Quando pensiamo alla creatività nella nostra mente visualizziamo i nomi di diversi personaggi che con il loro “genio” sono passati alla storia. Einstein, Picasso, Bill Gates, John Lennon e potremmo continuare ancora per molto. Perché questi personaggi hanno lasciato un segno rispetto ad un comune mortale? William James nel 1890 definì la creatività una transizione da un’idea all’altra, un’inedita combinazione di elementi, un’acuta capacità associativa e analogica, una vera rivoluzione che segna il passaggio da un pensiero più lineare e schematico, ad uno maggiormente basato sulla sintesi, una rinnovata percezione che prende le distanze dal comune pensare.
Il concetto di creatività è stato declinato in diversi modi nel corso del tempo, ma sostanzialmente il suo significato è rimasto invariato. Dalla lampadina di Einstein passando alla genialità a cui vengono associate personalità sregolate, disagiate, con problematiche di disadattamento e ritiro sociale, tossicodipendenza, sino a seri problemi di natura strettamente psichiatrica come la schizofrenia.
Guilford definisce gli aspetti secondo i quali si distingue un pensiero creativo che vanno dalla fluidità, la capacità di produrre molte idee, alla flessibilità di cambiare strategia ogniqualvolta la situazione- problema dovesse richiederlo, l’originalità nel trovare risposte uniche, insolite e particolari, l’elaborazione che consiste nel perseguire una strada ideativa con ricchezza di particolari senza lasciare nulla al caso sino alla sensibilità ai problemi che si traduce nel selezionare alcune idee e organizzarle in forme nuove.
Molti autori sono dunque arrivati alla conclusione che la creatività non è un evento singolo bensì un processo interattivo tra elementi cognitivi e emotivi. L’atto creativo contiene una componente di tipo cognitivo-esplorativa e una generativa. E’ come se dinanzi a sé la mente creativa passasse in rassegna una serie di modelli mentali come potenziali soluzioni al problema che le si presentano e nella fase esplorativa vengono valutate le diverse opzioni per poi essere selezionata quella migliore.

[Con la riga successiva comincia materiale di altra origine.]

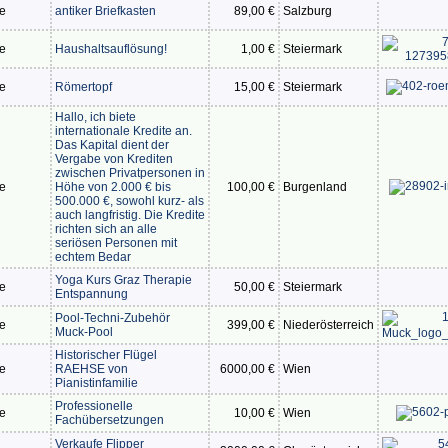
te
antiker Briefkasten
89,00 €
Salzburg
te
Haushaltsauflösung!
1,00 €
Steiermark
te
Römertopf
15,00 €
Steiermark
Hallo, ich biete
internationale Kredite an.
Das Kapital dient der
Vergabe von Krediten
zwischen Privatpersonen in
te
Höhe von 2.000 € bis
100,00 €
Burgenland
500.000 €, sowohl kurz- als
auch langfristig. Die Kredite
richten sich an alle
seriösen Personen mit
echtem Bedar
Yoga Kurs Graz Therapie
te
50,00 €
Steiermark
Entspannung
Pool-Techni-Zubehör
te
399,00 €
Niederösterreich
Muck-Pool
Historischer Flügel
te
RAEHSE von
6000,00 €
Wien
Pianistinfamilie
Professionelle
te
10,00 €
Wien
Fachübersetzungen
Verkaufe Flipper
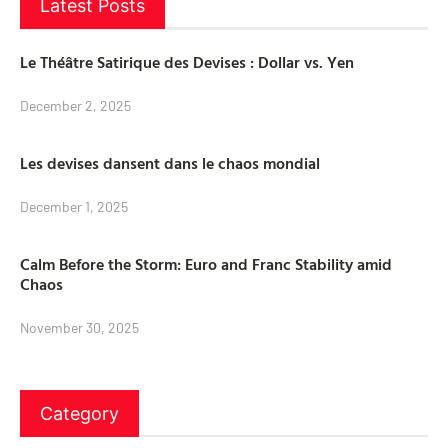
Latest Posts
Le Théâtre Satirique des Devises : Dollar vs. Yen
December 2, 2025
Les devises dansent dans le chaos mondial
December 1, 2025
Calm Before the Storm: Euro and Franc Stability amid
Chaos
November 30, 2025
Category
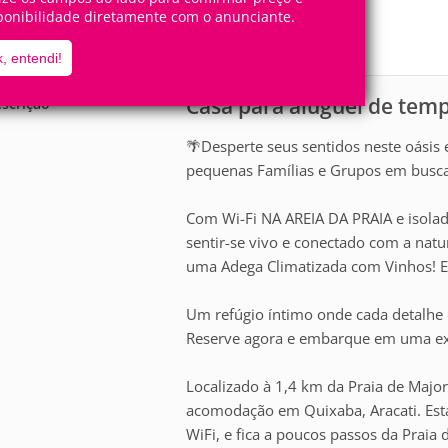
5
1
Pessoas
Quartos
ponibilidade diretamente com o anunciante.
0
Suítes
, entendi!
Casa para aluguel de tem
scrição
🌴Desperte seus sentidos neste oásis 
pequenas Famílias e Grupos em busca
Com Wi-Fi NA AREIA DA PRAIA e isola
sentir-se vivo e conectado com a nat
uma Adega Climatizada com Vinhos! E
Um refúgio íntimo onde cada detalhe 
Reserve agora e embarque em uma exp
Localizado à 1,4 km da Praia de Majo
acomodação em Quixaba, Aracati. Esta
WiFi, e fica a poucos passos da Praia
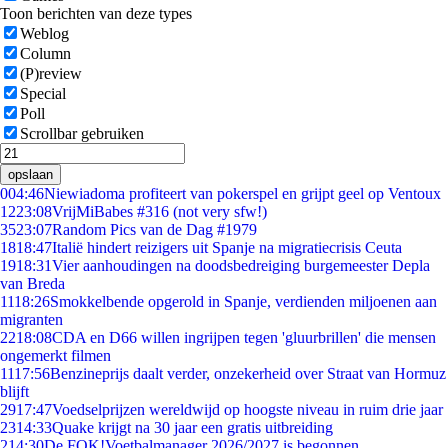
Toon berichten van deze types
Weblog
Column
(P)review
Special
Poll
Scrollbar gebruiken
opslaan
0
04:46
Niewiadoma profiteert van pokerspel en grijpt geel op Ventoux
12
23:08
VrijMiBabes #316 (not very sfw!)
35
23:07
Random Pics van de Dag #1979
18
18:47
Italië hindert reizigers uit Spanje na migratiecrisis Ceuta
19
18:31
Vier aanhoudingen na doodsbedreiging burgemeester Depla
van Breda
11
18:26
Smokkelbende opgerold in Spanje, verdienden miljoenen aan
migranten
22
18:08
CDA en D66 willen ingrijpen tegen 'gluurbrillen' die mensen
ongemerkt filmen
11
17:56
Benzineprijs daalt verder, onzekerheid over Straat van Hormuz
blijft
29
17:47
Voedselprijzen wereldwijd op hoogste niveau in ruim drie jaar
23
14:33
Quake krijgt na 30 jaar een gratis uitbreiding
2
14:30
De FOK!Voetbalmanager 2026/2027 is begonnen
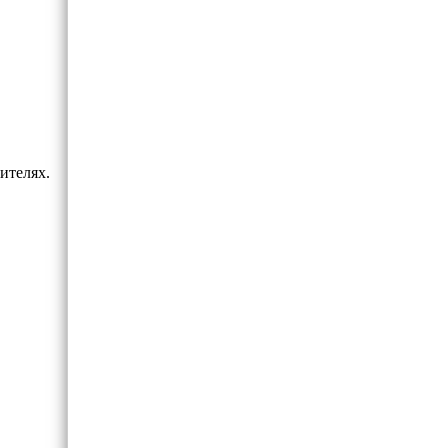
ителях.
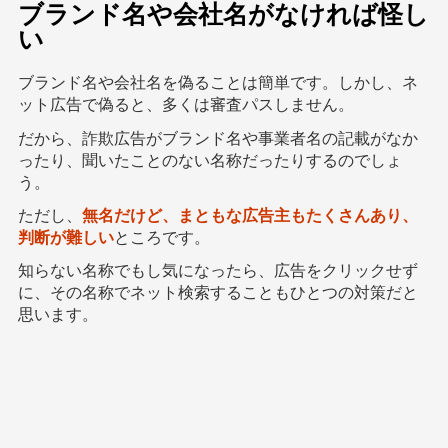
ブランド名や会社名がなければ怪し
い
ブランド名や会社名を偽ることは簡単です。しかし、ネ
ット広告で偽ると、多くは審査パスしません。
だから、詐欺広告がブランド名や事業者名の記載がなか
ったり、聞いたことのない名称だったりするのでしょ
う。
ただし、
無名だけど、まともな広告主もたくさんあり、
判断が難しい
ところです。
知らない名称でもし気になったら、広告をクリックせず
に、その名称でネット検索することもひとつの対策だと
思います。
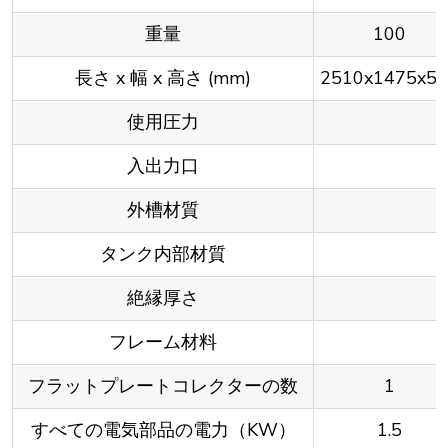
重量
100
長さ x 幅 x 高さ (mm)
2510x1475x5
使用圧力
入出力口
外槽材質
タンク内部材質
絶縁厚さ
フレーム材料
フラットプレートコレクターの数
1
すべての電気部品の電力（KW）
1.5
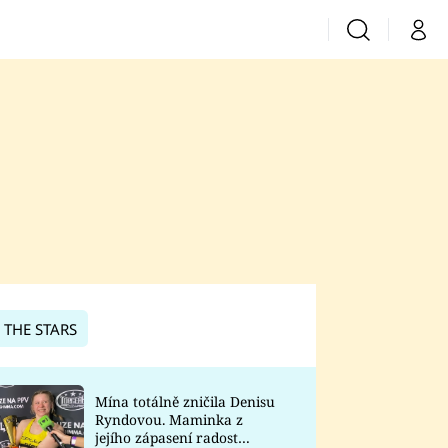
Vyhledávání
Můj 
Prima+
CNN Prima News
Prima Fresh
Prima Living
Prima Zoom
 THE STARS
Prima Lajk
Mína totálně zničila Denisu
Ryndovou. Maminka z
Sledujte nás
jejího zápasení radost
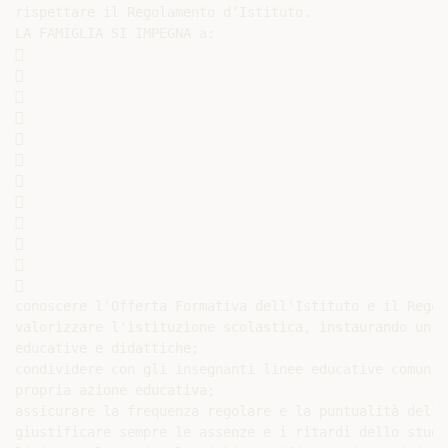
rispettare il Regolamento d’Istituto.

LA FAMIGLIA SI IMPEGNA a:

























conoscere l'Offerta Formativa dell'Istituto e il Regol
valorizzare l'istituzione scolastica, instaurando un p
educative e didattiche;

condividere con gli insegnanti linee educative comuni,
propria azione educativa;

assicurare la frequenza regolare e la puntualità dello
giustificare sempre le assenze e i ritardi dello studen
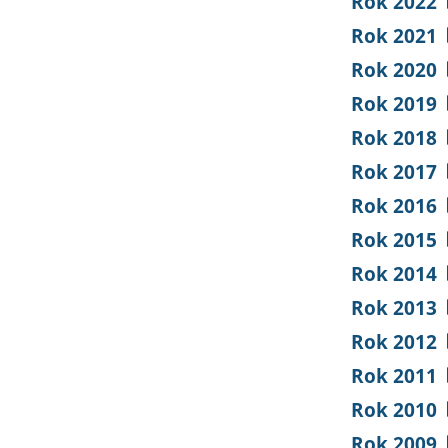
Rok 2022
Rok 2021
Rok 2020
Rok 2019
Rok 2018
Rok 2017
Rok 2016
Rok 2015
Rok 2014
Rok 2013
Rok 2012
Rok 2011
Rok 2010
Rok 2009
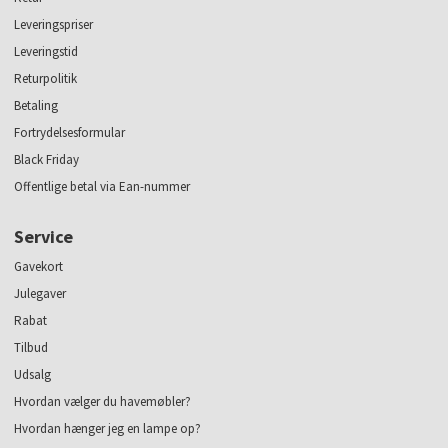
Leveringspriser
Leveringstid
Returpolitik
Betaling
Fortrydelsesformular
Black Friday
Offentlige betal via Ean-nummer
Service
Gavekort
Julegaver
Rabat
Tilbud
Udsalg
Hvordan vælger du havemøbler?
Hvordan hænger jeg en lampe op?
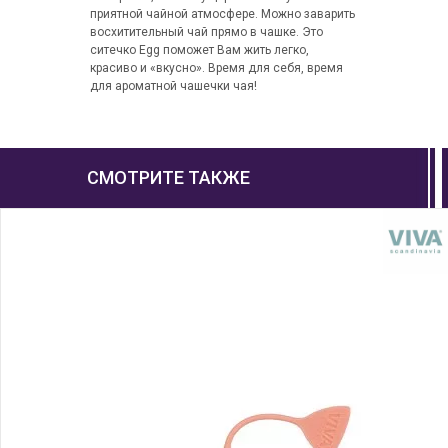
приятной чайной атмосфере. Можно заварить
восхитительный чай прямо в чашке. Это
ситечко Egg поможет Вам жить легко,
красиво и «вкусно». Время для себя, время
для ароматной чашечки чая!
СМОТРИТЕ ТАКЖЕ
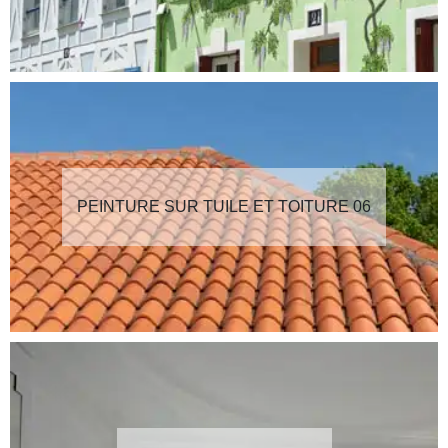
PEINTURE SUR TUILE ET TOITURE 06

Alcuni studi sui meccanismi neurali della creatività hanno esaminato il ruolo dell’ asimmetria emisferica (Martindale, 1999). Originariamente la creatività era considerata una funzione dell’emisfero destro, l’idea principale che i creativi utilizzassero soprattutto l’emisfero destro, mentre le persone razionali, meno creative l’emisfero sinistro. Tale teoria appare oggi semplicistica, a fronte della complessità del cervello.
Studi recenti considerano la non esistenza definita di una lateralizzazione emisferica per la creatività e l’esistenza di diverse aree cerebrali attivate a seconda della natura del processo creativo in atto. Quando gli esseri umani sono impegnati con qualsiasi tipo di processo creativo, un gran numero di regioni del cervello quindi si attiverebbe. Le stesse regioni cerebrali sono quelle che si attivano anche in molti processi cognitivi cosiddetti “ordinari” (memoria, attenzione, controllo) pertanto, questi studi suggeriscono come la creatività possa essere considerata il prodotto di diverse interazioni tra cognizione ed emozione.
Da quanto emerso dalla letteratura, sembra non esserci un accordo unanime tra i ricercatori su quali siano le precise aree cerebrali coinvolte nel processo creativo.
Rimane abbastanza chiaro, tuttavia, il coinvolgimento della corteccia prefrontale, nonostante non si sia effettivamente ancora chiarita la misura di tale coinvolgimento.
La conclusione è che il pensiero divergente non rappresenta una modalità diversa o separata di pensare, per cui non vi è un insieme specifico di regioni cerebrali coinvolte durante tale processo, piuttosto pare produca un’attivazione ampia e diffusa (Dietrich, 2007). E’ probabile che la ricerca futura identificherà specifiche aree cerebrali per i processi creativi, ma questo sforzo richiederà una maggiore divisione del concetto di creatività in diversi sotto-processi, in quanto la creatività, come costrutto generale e univoco, non pare essere chiaramente localizzabile.